Lifted Bregman Training of Neural Networks
This work addresses training challenges for neural networks with non-smooth activations, offering a potential improvement for specific applications like sparse coding, but it appears incremental as it builds on existing optimization methods.
The authors tackled the problem of training neural networks with non-smooth activation functions by introducing a novel Bregman distance-based formulation that avoids computing derivatives of activation functions, and they demonstrated that their non-smooth optimization methods achieve comparable or better performance in classifiers and autoencoders compared to conventional frameworks.

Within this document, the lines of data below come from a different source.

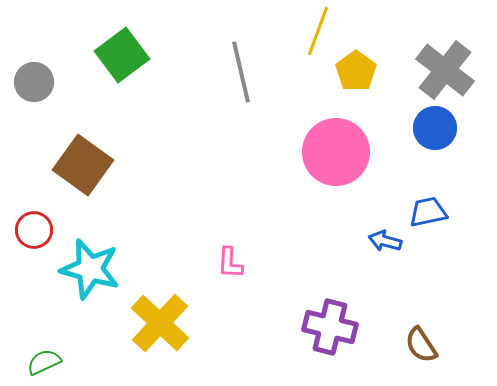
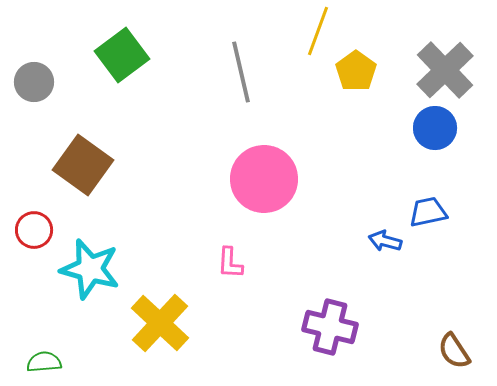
gray cross: rotated 8 degrees clockwise
pink circle: moved 72 px left, 27 px down
brown semicircle: moved 33 px right, 6 px down
green semicircle: rotated 20 degrees clockwise
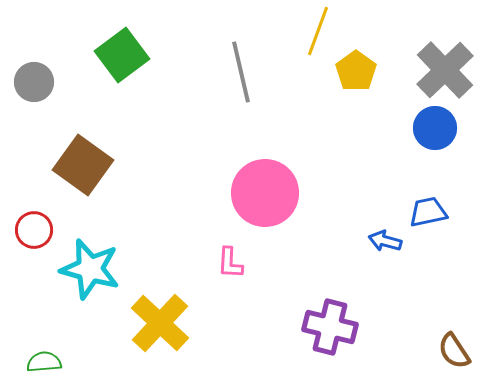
pink circle: moved 1 px right, 14 px down
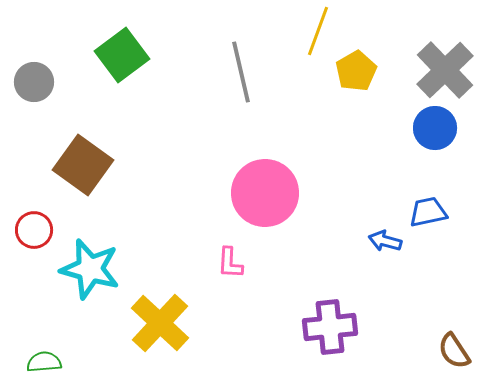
yellow pentagon: rotated 6 degrees clockwise
purple cross: rotated 20 degrees counterclockwise
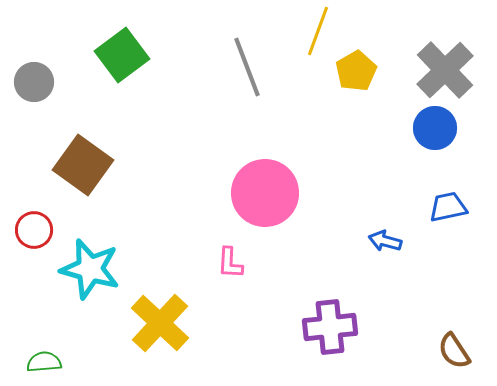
gray line: moved 6 px right, 5 px up; rotated 8 degrees counterclockwise
blue trapezoid: moved 20 px right, 5 px up
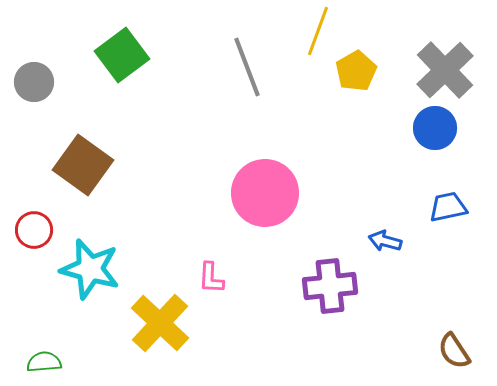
pink L-shape: moved 19 px left, 15 px down
purple cross: moved 41 px up
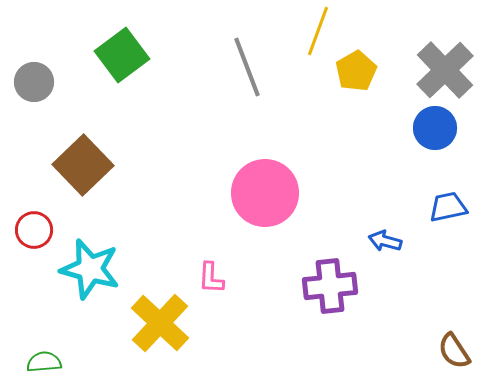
brown square: rotated 10 degrees clockwise
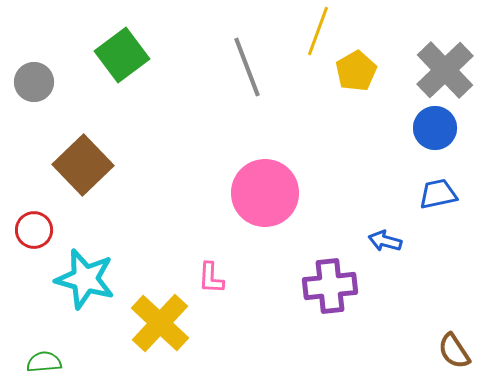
blue trapezoid: moved 10 px left, 13 px up
cyan star: moved 5 px left, 10 px down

We introduce a novel mathematical formulation for the training of feed-forward neural networks with (potentially non-smooth) proximal maps as activation functions. This formulation is based on Bregman distances and a key advantage is that its partial derivatives with respect to the network's parameters do not require the computation of derivatives of the network's activation functions. Instead of estimating the parameters with a combination of first-order optimisation method and back-propagation (as is the state-of-the-art), we propose the use of non-smooth first-order optimisation methods that exploit the specific structure of the novel formulation. We present several numerical results that demonstrate that these training approaches can be equally well or even better suited for the training of neural network-based classifiers and (denoising) autoencoders with sparse coding compared to more conventional training frameworks.